Ormai è certo che Berlusconi sarà ricordato nei libri di storia. Se la salute non lo abbandona, rischia di arrivare ad esercitare la sua egemonia sul paese per un trentennio.
Guardacaso si tratta proprio di un trentennio in cui l'Italia, da pochi anni approdata (in modi mafiosi rocamboleschi, c'è da dire) nel G8, ha progressivamente perso il terreno guadagnato andandosi a posizionare su posizioni sempre meno autorevoli e competitive sulla scena europea. Ma al di là di queste considerazioni beceramente realistiche, possiamo almeno vantare un'eccezionale originalità: l'impero di Berlusconi non è quello quasi “vecchio stile” di Putin, e si serve del manganello in rarissime occasioni; non è nemmeno quello lobbistico statunitense, basato su un leggero pluralismo di interessi.
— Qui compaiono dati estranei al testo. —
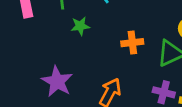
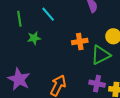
orange cross: (132, 43) -> (80, 41), moved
Certo non è una sana democrazia di stampo europeo.
E' un miracolo totalmente mediatico, è un legame diretto tra premier e popolo -la pancia del popolo - esattamente come nella più antica concezione di “tirannide”. E' un miracolo che sarebbe stato impossibile senza anche uno solo dei suoi ingredienti: semi-monopolio sui media, carisma innato, doti di leader d’altri tempi, una capacità di lavoro al di sopra della media, intelligenza sopraffina, conoscenza perfetta di tutti i segreti della comunicazione, una rete di contatti ed interessi nei maggiori centri di potere, ed anche un'opposizione inadeguata.
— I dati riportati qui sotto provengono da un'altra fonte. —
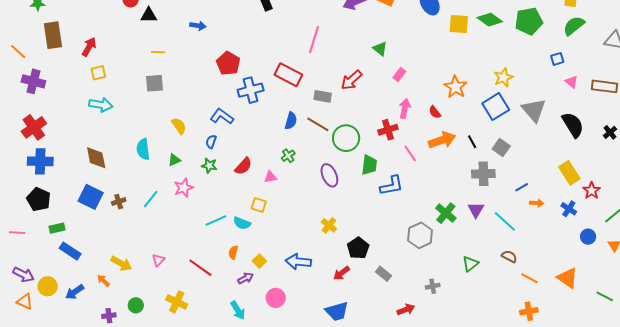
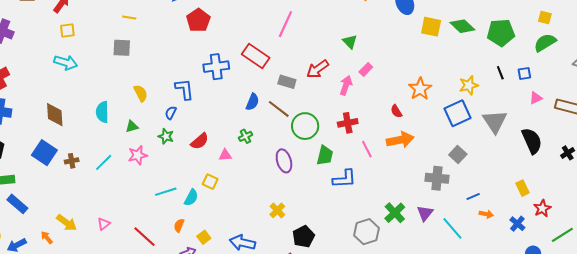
red pentagon: (228, 63) -> (198, 20), moved
pink triangle: (571, 82) -> (536, 98), turned 48
pink arrow: (405, 109) -> (346, 85), moved
blue L-shape: (222, 116) -> (184, 89), turned 40
black line: (472, 142) -> (500, 73), moved
yellow rectangle: (569, 173) -> (522, 188), size x0.7
cyan semicircle: (242, 223) -> (191, 198), turned -90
Insomma, se tutto ciò fosse finito nelle mani di un uomo di una certa caratura morale forse saremmo uno dei paesi più avanzati del mondo. Questo parlando estremamente “in astratto”, perché non si può dimenticare che l'impero mediatico è nato da affari ed intrallazzi con Craxi negli anni 80, dai contatti della P2, si è protratto nonostante i conti fossero in rosso e i bilanci truccati, nonostante le norme europee lo considerino illegale e noi tutti stiamo per pagare una multa per questo.. insomma, è corrotto sin dalla sua concezione, è marcio per definizione.
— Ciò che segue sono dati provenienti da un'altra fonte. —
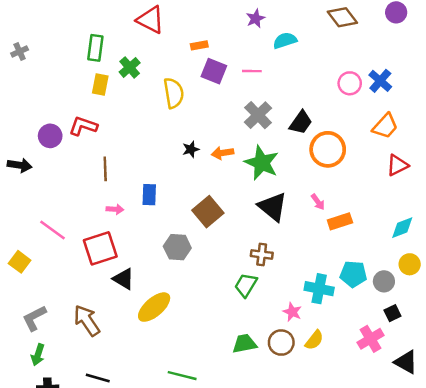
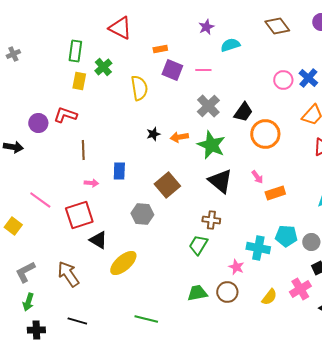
yellow semicircle: (314, 340) -> (269, 297), moved

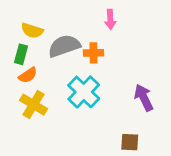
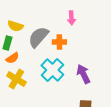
gray semicircle: (64, 46) -> (38, 37), turned -30
purple arrow: (144, 98) -> (83, 74), moved

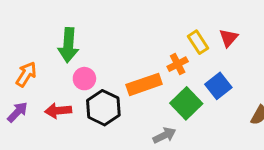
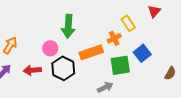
red triangle: (228, 38) -> (154, 11), moved
green arrow: (68, 45) -> (68, 26), moved
green square: (186, 103) -> (120, 65), turned 35

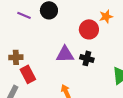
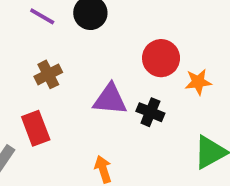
orange star: (106, 16) -> (198, 82), moved
brown cross: (16, 57) -> (48, 74), moved, turned -32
Per i sognatori, insomma, è rimasto ben poco: l'Onda degli studenti, che è riuscita a mobilitarsi nonostante il sonno dell'opposizione e dei media, ma che ad essere ottimisti riuscirà ad avere buoni risultati solo in fatto di Università; Europa 7, che non andrà a sostituirsi a Rete 4 (come prevedrebbe la legge) ma a Rai 1, e che forse potrà costituire un piccolo angolo di informazione vera per le masse. Forse.
Alla faccia dei “sogni”, si può sperare in Murdoch, uomo in parte della stessa pasta di Berlusconi, che sta combattendo per interessi illegittimi, ma che forse può quantomeno intaccarne l’impero, anche se non escludo il rischio che i due prendano accordi capaci di calpestare definitivamente l'informazione in Italia.